Assigned task >>
If a line in the material below has the word "logistyka", copy it.

Input data >>
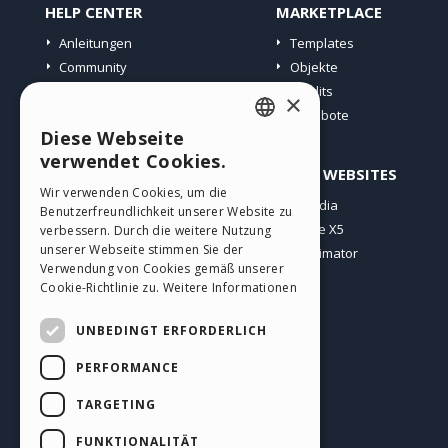
HELP CENTER
MARKETPLACE
Anleitungen
Templates
Community
Objekte
Websites von Nutzern
Credits
×
Angebote
Diese Webseite
ENGLISH
verwendet Cookies.
PROFIL
ANDERE WEBSITES
ITALIAN
Wir verwenden Cookies, um die
Meine Beiträge
Incomedia
Benutzerfreundlichkeit unserer Website zu
GERMAN
Meine Lizenz
WebSite X5
verbessern. Durch die weitere Nutzung
SPANISH
unserer Webseite stimmen Sie der
Download
WebAnimator
Verwendung von Cookies gemäß unserer
Webhosting
PORTUGUESE
Cookie-Richtlinie zu.
Weitere Informationen
Meine Credits
POLISH
UNBEDINGT ERFORDERLICH
RUSSIAN
PERFORMANCE
FRENCH
TARGETING
Deutsch
FUNKTIONALITÄT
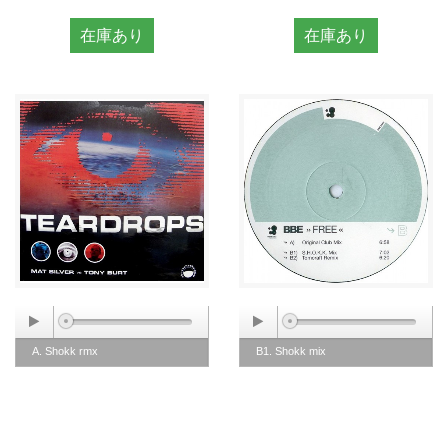
在庫あり
在庫あり
A. Shokk rmx
B1. Shokk mix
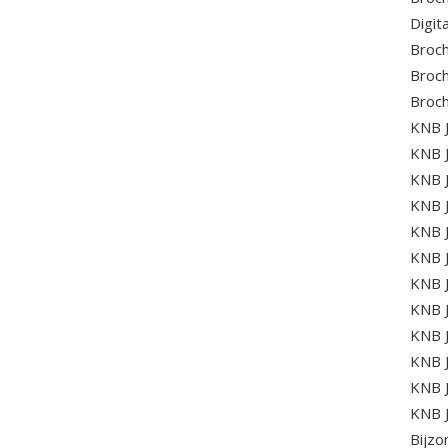
Digit
Broch
Broch
Broch
KNB J
KNB J
KNB J
KNB J
KNB J
KNB J
KNB J
KNB J
KNB J
KNB J
KNB J
KNB J
Bijzo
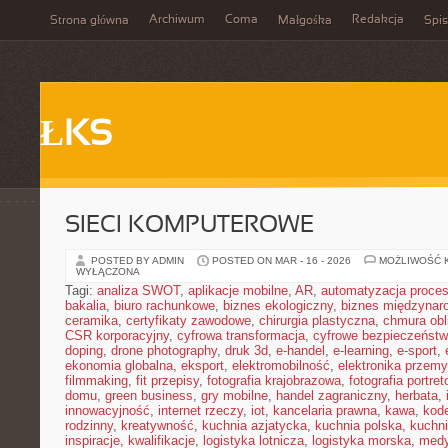
Archiwum
Coma
Redakcja
Strona główna
Małgośka
Spis
ŁKS
SIECI KOMPUTEROWE
POSTED BY ADMIN
POSTED ON MAR - 16 - 2026
MOŻLIWOŚĆ 
WYŁĄCZONA
Tagi:
analiza SWOT
,
aplikacje mobilne
,
AR
,
automatyzacja proce
bakalia
,
biuro rachunkowe
,
biznes ekologiczny
,
biznes międzynar
ceramika
,
certyfikaty zawodowe
,
chirurgia plastyczna
,
chmura obl
CSR korporacyjny
,
cyfrowa transformacja
,
cyfrowe bezpieczeńst
doping
,
drone photography
,
druk 3d
,
e-handel
,
e-learning
,
e-sport
,
ekonomia globalna
,
eksport
,
elektromobilność
,
elektronika przem
filmmaking
,
fit przepisy
,
fotografia krajobrazowa
,
fotografia portre
domu
,
green business
,
gry mobilne
,
handel zagraniczny
,
herbata
,
innowacyjność
,
internet rzeczy
,
iot
,
kancelaria prawna
,
kawa
,
kod
rodzinny
,
kreatywność
,
kuchnia azjatycka
,
kuchnia polska
,
kuchn
inspiracje
,
kwalifikacje
,
logistyka lotnicza
,
logistyka morska
,
medy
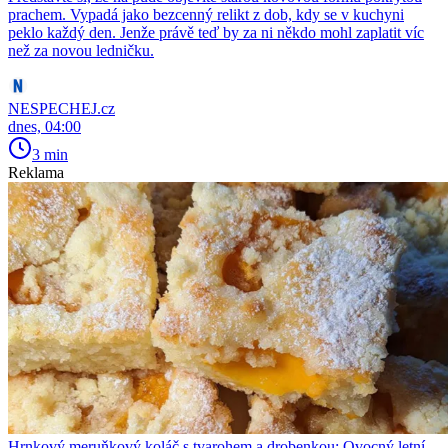
prachem. Vypadá jako bezcenný relikt z dob, kdy se v kuchyni
peklo každý den. Jenže právě teď by za ni někdo mohl zaplatit víc
než za novou ledničku.
NESPECHEJ.cz
dnes, 04:00
3 min
Reklama
Hrnkový meruňkový koláč s tvarohem a drobenkou: Ovocný letní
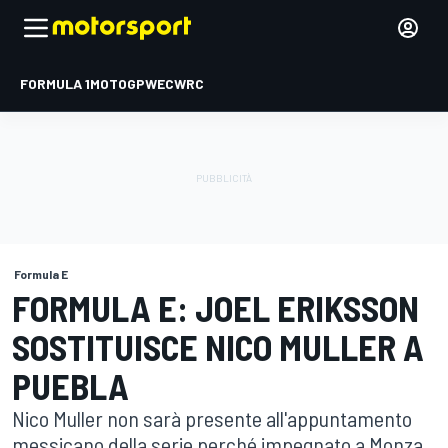
FORMULA 1
MOTOGP
WEC
WRC
Formula E
FORMULA E: JOEL ERIKSSON
SOSTITUISCE NICO MULLER A
PUEBLA
Nico Muller non sarà presente all'appuntamento
messicano della serie perché impegnato a Monza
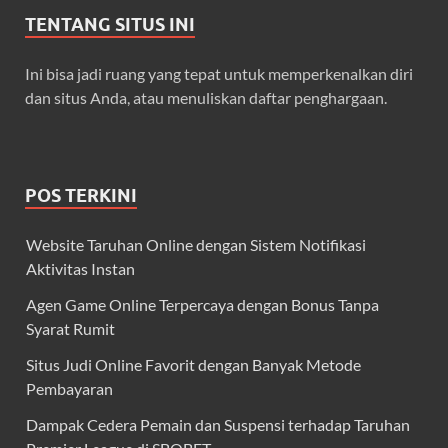
TENTANG SITUS INI
Ini bisa jadi ruang yang tepat untuk memperkenalkan diri
dan situs Anda, atau menuliskan daftar penghargaan.
POS TERKINI
Website Taruhan Online dengan Sistem Notifikasi
Aktivitas Instan
Agen Game Online Terpercaya dengan Bonus Tanpa
Syarat Rumit
Situs Judi Online Favorit dengan Banyak Metode
Pembayaran
Dampak Cedera Pemain dan Suspensi terhadap Taruhan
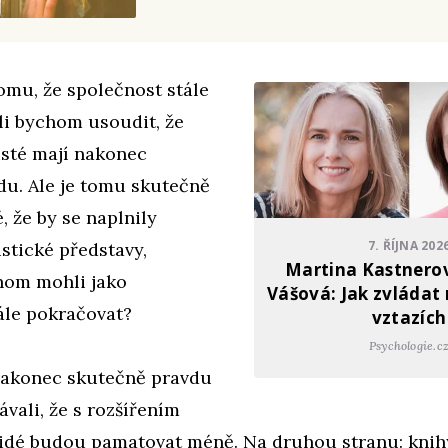
omu, že společnost stále
li bychom usoudit, že
sté mají nakonec
du. Ale je tomu skutečně
, že by se naplnily
7. ŘÍJNA 202
stické představy,
Martina Kastnerov
hom mohli jako
Vášová: Jak zvládat 
ále pokračovat?
vztazích
Psychologie.c
akonec skutečně pravdu
bávali, že s rozšířením
 lidé budou pamatovat méně. Na druhou stranu: kni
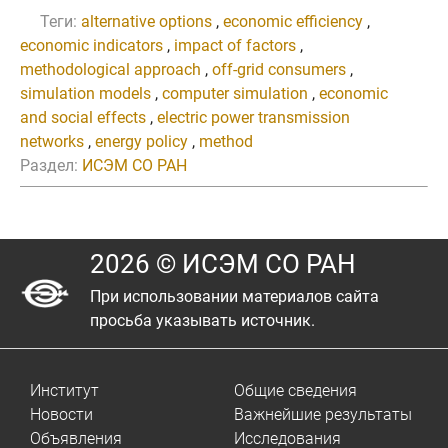
Теги:
alternative options
,
economic efficiency
,
economic indicators
,
impact of factors
,
methodological approach
,
off-grid consumers
,
simulation models
,
computer simulation
,
economic
and social effects
,
electric power transmission
networks
,
energy policy
,
method
Раздел:
ИСЭМ СО РАН
2026 © ИСЭМ СО РАН
При использовании материалов сайта
просьба указывать источник.
Институт
Общие сведения
Новости
Важнейшие результаты
Объявления
Исследования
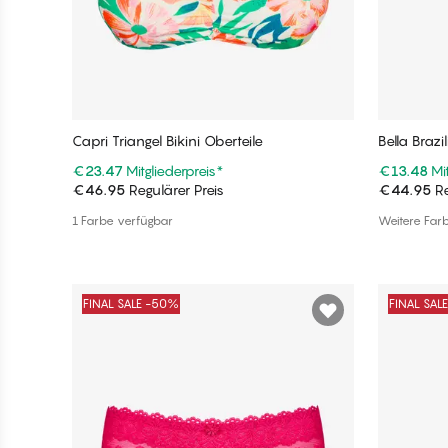
Capri Triangel Bikini Oberteile
Bella Brazi
€23.47
Mitgliederpreis
*
€13.48
Mi
€46.95
Regulärer Preis
€44.95
Re
In den Warenkorb
1 Farbe verfügbar
Weitere Far
FINAL SALE -50%
FINAL SAL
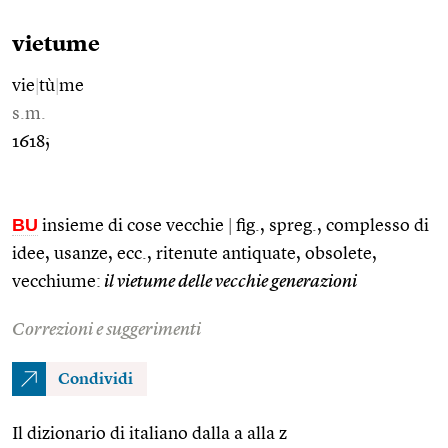
vietume
vie
|
tù
|
me
s.m.
1618;
BU
insieme di cose vecchie
|
fig., spreg., complesso di
idee, usanze, ecc., ritenute antiquate, obsolete,
vecchiume:
il vietume delle vecchie generazioni
Correzioni e suggerimenti
Condividi
Il dizionario di italiano dalla a alla z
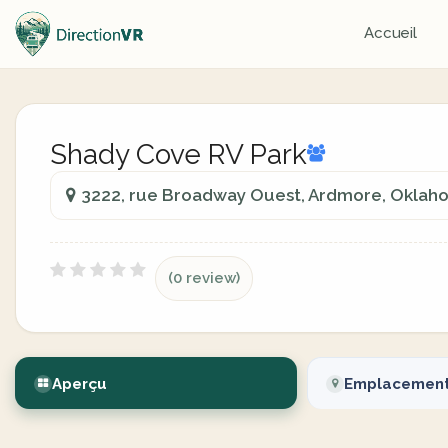
Accueil
Shady Cove RV Park
3222, rue Broadway Ouest, Ardmore, Oklah
(0 review)
Aperçu
Emplacemen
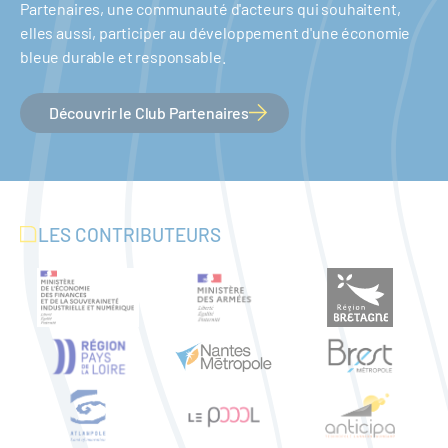
Partenaires, une communauté d'acteurs qui souhaitent,
elles aussi, participer au développement d'une économie
bleue durable et responsable.
Découvrir le Club Partenaires
LES CONTRIBUTEURS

Solution for this problem >>
logistyka lotnicza
logistyka morska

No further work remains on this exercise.